2011年7月29日 星期五

Fearless. Riding on a roller coaster

What a weird feeling to see someone holding onto someone else when you know he once loved another girl.

At that moment, I wasnt sure about eternity
When two people once were so closed and believed they would be together forever,
how disappointing when one turned back and loved another person?

1.02am, I felt I didnt belong there at all.
People seemed like having an amazing time around me. 
And how many of them were aware of what they were doing?
How many of them were truly having a good time, or just showing people they are having a good time?

One told me "you only know how to appreciate alcohol when you have experienced its greatness"

I said "like you only know you really believe in Jesus when you have experienced his greatness"

Laugh, just laugh at me here.

Suddenly, I fear, fear of people around me.
What if things went out of control?
I had to leave, really have to.

Despite after having such a long day of work, no toilet break, non-digestible lunch

I understand the temptation to just go wild and free, and just NOT having to worry or think about anything and enjoy the presence.

After tired of faith going up and down hill constantly, and re-thinking all the goods and bads in the past
tending to find a way out of this.

Even just for that very split moment

I want to let go of faith, that I think it's restricting me, putting me in all sort of difficult situations
Yet I know I have to hold on to it.

How can we say we dont like food but we still eat? Because we need to survive.

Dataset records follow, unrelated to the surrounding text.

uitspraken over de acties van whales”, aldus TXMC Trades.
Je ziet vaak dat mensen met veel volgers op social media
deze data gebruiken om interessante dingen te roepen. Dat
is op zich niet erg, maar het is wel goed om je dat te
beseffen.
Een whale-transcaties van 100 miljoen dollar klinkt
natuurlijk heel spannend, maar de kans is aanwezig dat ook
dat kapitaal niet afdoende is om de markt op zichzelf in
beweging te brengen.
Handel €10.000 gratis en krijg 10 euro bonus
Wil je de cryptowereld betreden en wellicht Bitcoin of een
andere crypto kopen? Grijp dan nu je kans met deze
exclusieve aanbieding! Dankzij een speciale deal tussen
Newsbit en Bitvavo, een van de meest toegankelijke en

I fear the temptation of giving up yourself for sins.

Yet, I fear more losing interest in living.

When life not matters to you anymore, there is nothing else to care.

Then it hits me.

When we lose our ambition, doesnt care about anything or even your own life, perhaps, it's self-defending.

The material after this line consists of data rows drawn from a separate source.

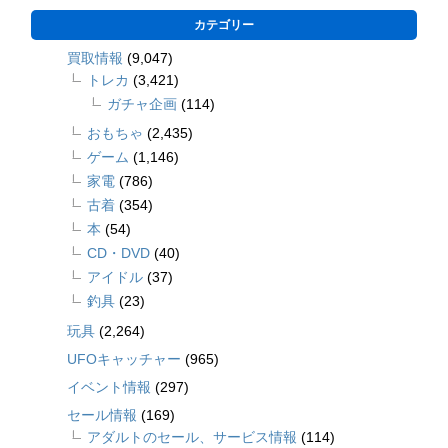
カテゴリー
買取情報
(9,047)
トレカ
(3,421)
ガチャ企画
(114)
おもちゃ
(2,435)
ゲーム
(1,146)
家電
(786)
古着
(354)
本
(54)
CD・DVD
(40)
アイドル
(37)
釣具
(23)
玩具
(2,264)
UFOキャッチャー
(965)
イベント情報
(297)
セール情報
(169)
アダルトのセール、サービス情報
(114)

Because, life is so unpredictable.
Before you scream, your journey on the roller coaster already ends.

I began to pray,
one thing I would remember by heart today

you only know it's sweet, when you have experienced the bitter and sour part of life

When life is too perfect, then is this really "living"?
The breath you take when you are happy probably a lot smoother than those moment you felt like pain is taking your breath away.

You probably not enjoying the bitter part, but do believe, you then would really get to appreciate the sweetness in life

Be Fearless, 

in other words, 

believe 

believe and enjoy all the up and downs.
laugh out loud, cry out loud and dont miss out a thing

 

2011年7月17日 星期日

Tears brought us closer

It's never been so painful since last Christmas.

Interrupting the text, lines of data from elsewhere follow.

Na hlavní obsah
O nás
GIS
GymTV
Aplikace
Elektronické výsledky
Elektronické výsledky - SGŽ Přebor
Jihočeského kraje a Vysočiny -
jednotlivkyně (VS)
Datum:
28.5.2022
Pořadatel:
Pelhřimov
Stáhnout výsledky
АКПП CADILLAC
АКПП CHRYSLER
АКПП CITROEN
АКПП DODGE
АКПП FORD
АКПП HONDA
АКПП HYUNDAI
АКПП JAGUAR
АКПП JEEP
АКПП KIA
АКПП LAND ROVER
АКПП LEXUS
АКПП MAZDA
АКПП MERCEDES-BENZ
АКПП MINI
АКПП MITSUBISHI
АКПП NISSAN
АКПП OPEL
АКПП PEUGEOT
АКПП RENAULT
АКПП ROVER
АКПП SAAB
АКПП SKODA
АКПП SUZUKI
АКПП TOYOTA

Though been dealing with all the struggles after all these months, it came to a point where I got lost and not able to see where I am and where I am heading to.

When I ask God for help, i want to know exactly the right way to love.

When I said I want to give up, I thought this is the right thing to do and I would feel peace at heart for doing something that I thought God would appreciate.

But after having said that, I couldnt feel the peace.

Unlike last time, I knew it was right to keep a distance. At Christmas, it was painful but i could feel the peace.

This time I couldnt, whether becos the love has grown even stronger than before, or...perhaps I was really discouraged and lost.

I feel today, theres a reason why I ve made the decision to find you, to be there for you.
I want to know, I prayed and asked God.

when we both gave in ourselves and the truthful tears

nothing can replace it

Even I am the only one focusing on God, I shall protect both of us because I should believe that since i ve made the decision, God is walking with me.

Unless one day He has to take you away from me, then I'll obey and accept.

let now...we could both rest in His Arm, enjoying the seed of peace growing within our heart.

Thanks for your hand, for holding on to mine tightly.

2011年7月9日 星期六

Temptation is not a sin

Temptation is not a sin
Our decision determines what sin is.

It's true,

temptation is everywhere

Our final decision, our action counts.

Facing a temptation, I decided to run.
Because I cannot test out my limit, when I know from the beginning, theres no bottom line for all sinners.

I cannot stop temptations.

Just like a kid, if he sees candies in front of him, it is not a sin.
But if he decided to disobey rules and steal the candies, it's a sin.

At the end of the day, it's our greed that needs to be blamed.
Isnt it?

And I am grateful that beyond all these, we can really enjoy true freedom because of HIM.

God I am truly grateful, I really do.